Widespread disease outbreaks in the pork and poultry industries can pose major threats to the global food supply. Some of the most devastating diseases affecting these industries are airborne viruses, such as porcine reproductive and respiratory syndrome (PRRS), porcine epidemic diarrhea (PED), and swine and avian influenzas. Losses from PRRS alone are estimated to cost the U.S. swine industry nearly $900 million each year.
The study, Validation and deployment of biosecurity technologies and intervention strategies for food and agriculture systems, is one of 17 research projects in the area of Global Food Ventures, which has received $3 million in funding from Minnesota's Discovery Research and InnoVation Economy (MnDRIVE). MnDrive is an $18 million annual investment by the state of Minnesota. In addition to Global Food Ventures, MnDRIVE's research areas are: Advancing Industry, Conserving Our Environment; Discoveries and Treatments for Brain Conditions; and Robotics, Sensors and Advanced Manufacturing.

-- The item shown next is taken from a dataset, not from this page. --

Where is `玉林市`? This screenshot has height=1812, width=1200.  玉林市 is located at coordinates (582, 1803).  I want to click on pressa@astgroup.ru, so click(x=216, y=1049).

Global Food Ventures projects bring research, agriculture, and industry together to develop holistic approaches to ensuring a safe and sustainable food system.
Torremorell's project has two main components. First, the research will test technology available from Baumgartner Environics in Olivia, Minn., that emits ions into the air to electrically charge floating particles to see if it can reduce viral loads as well.

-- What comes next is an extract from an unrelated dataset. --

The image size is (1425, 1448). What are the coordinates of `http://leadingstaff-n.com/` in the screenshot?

"Whatever is airborne supposedly clumps together and settles on surfaces," says Torremorell. "We have already tested the technology in isolation units at the college, and the data looks very promising. Now we are measuring it under field conditions on a multi-facility pig growing operation."
Other University of Minnesota researchers involved in the study are Dr. Peter Davies, veterinary epidemiologist; Larry Jacobson, agricultural engineer; Thomas Kuehn, mechanical engineer; Shaun Kennedy, with the Food Systems Institute LLC; and Dr. Peter Raynor, a public health expert in the areas of environmental health and infectious disease.

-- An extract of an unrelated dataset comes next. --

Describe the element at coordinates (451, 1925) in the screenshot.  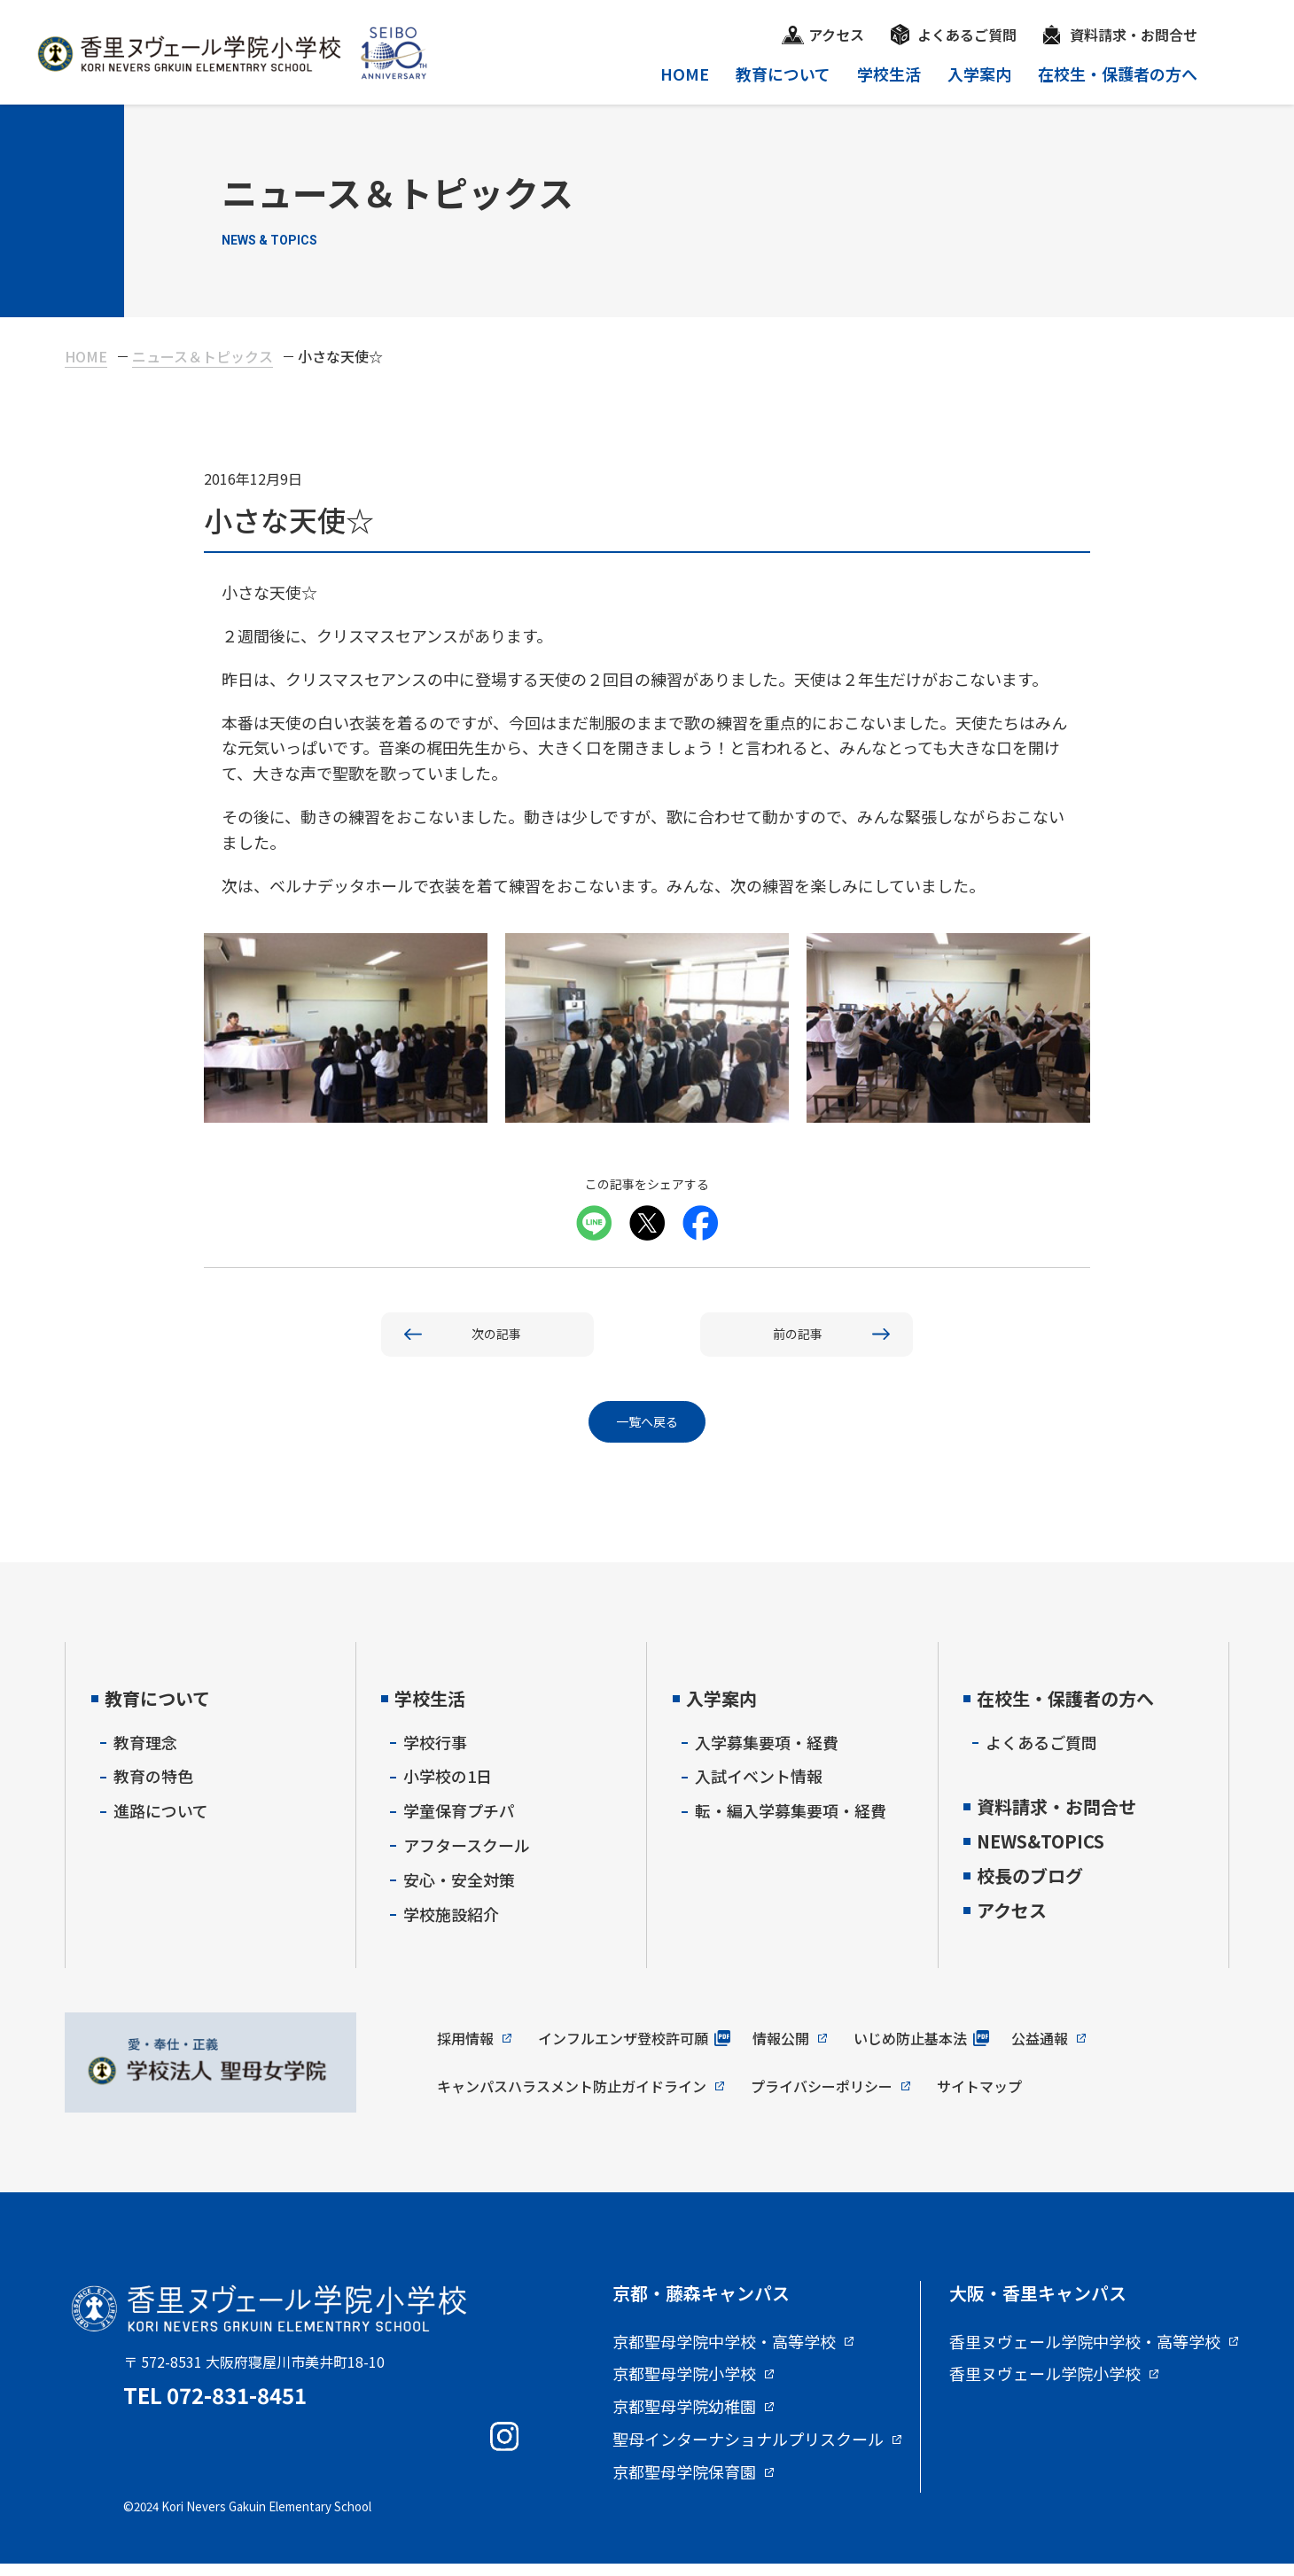
I see `学校施設紹介` at that location.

The research team is collecting hundreds of samples from the test farms and checking them for PRRS, PED, and influenza. By June, the team hopes to know how effective the technology is in reducing airborne viruses.
Torremorell's team is also investigating technologies used in other industries that potentially could be applied in food animal medicine to help stop the spread of airborne viruses. Once the team identifies a promising technology, the researchers will evaluate it for cost effectiveness and efficacy.
The College of Veterinary Medicine is ideally positioned to lead this project because of its experience in aerobiology and biosecurity, its industry contacts, and its ability to conduct the tests quickly. "Together the College of Veterinary Medicine, the School of Public Health, and the departments of mechanical and agricultural engineering at the University have a lot of expertise to offer the industry," says Torremorell.
Despite ongoing efforts directed at predicting the emergence of zoonotic diseases, public health and veterinary scientists cannot reliably predict the emergence of new viral strains or when they will occur, thus efforts also need to focus on developing and validating new technologies to prevent transmission of viral agents between animals and from animals to people.
"As an industry we are vulnerable to new diseases," Torremorell says. "If diseases like foot and mouth or hog cholera were to come into the United States, we would need technologies to help us contain them. We need to validate under field conditions disease-preparedness technologies."